(GIVEN INFORMATION Opens)

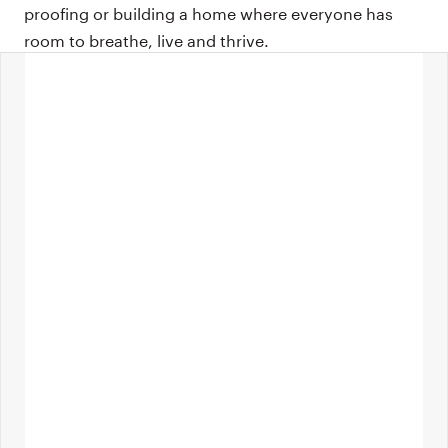
proofing or building a home where everyone has
room to breathe, live and thrive.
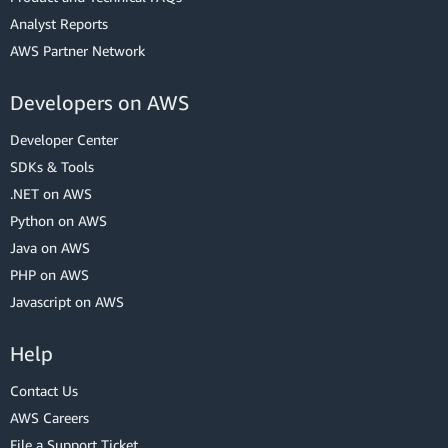
Analyst Reports
AWS Partner Network
Developers on AWS
Developer Center
SDKs & Tools
.NET on AWS
Python on AWS
Java on AWS
PHP on AWS
Javascript on AWS
Help
Contact Us
AWS Careers
File a Support Ticket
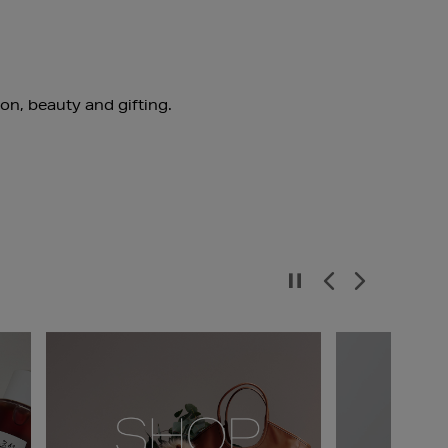
ion, beauty and gifting.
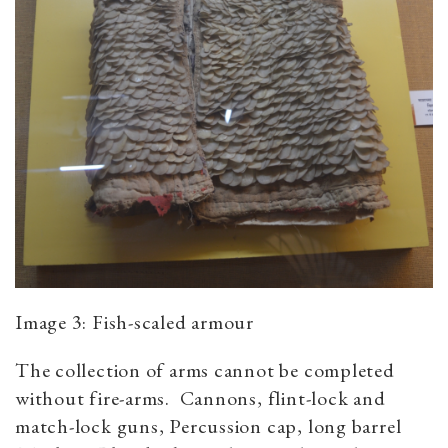
Image 3: Fish-scaled armour
The collection of arms cannot be completed
without fire-arms. Cannons, flint-lock and
match-lock guns, Percussion cap, long barrel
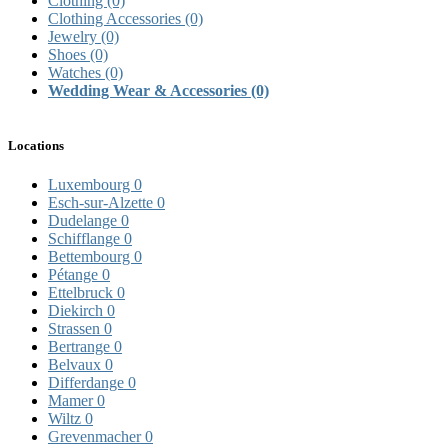
Clothing
(0)
Clothing Accessories
(0)
Jewelry
(0)
Shoes
(0)
Watches
(0)
Wedding Wear & Accessories
(0)
Locations
Luxembourg
0
Esch-sur-Alzette
0
Dudelange
0
Schifflange
0
Bettembourg
0
Pétange
0
Ettelbruck
0
Diekirch
0
Strassen
0
Bertrange
0
Belvaux
0
Differdange
0
Mamer
0
Wiltz
0
Grevenmacher
0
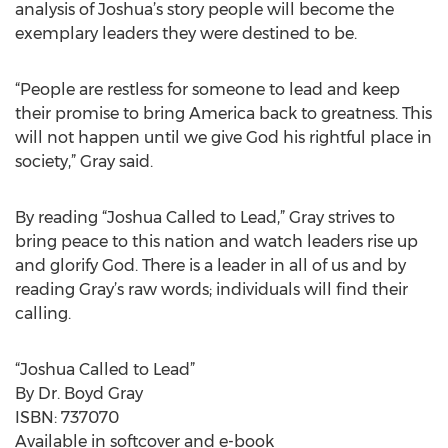
analysis of Joshua’s story people will become the
exemplary leaders they were destined to be.
“People are restless for someone to lead and keep
their promise to bring America back to greatness. This
will not happen until we give God his rightful place in
society,” Gray said.
By reading “Joshua Called to Lead,” Gray strives to
bring peace to this nation and watch leaders rise up
and glorify God. There is a leader in all of us and by
reading Gray’s raw words; individuals will find their
calling.
“Joshua Called to Lead”
By Dr. Boyd Gray
ISBN: 737070
Available in softcover and e-book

(GIVEN INFORMATION Closes)

• TASK TO CARRY OUT: Within the listing above, copy each line that has the string "reading".

• EXPECTED ANSWER:
By reading “Joshua Called to Lead,” Gray strives to
reading Gray’s raw words; individuals will find their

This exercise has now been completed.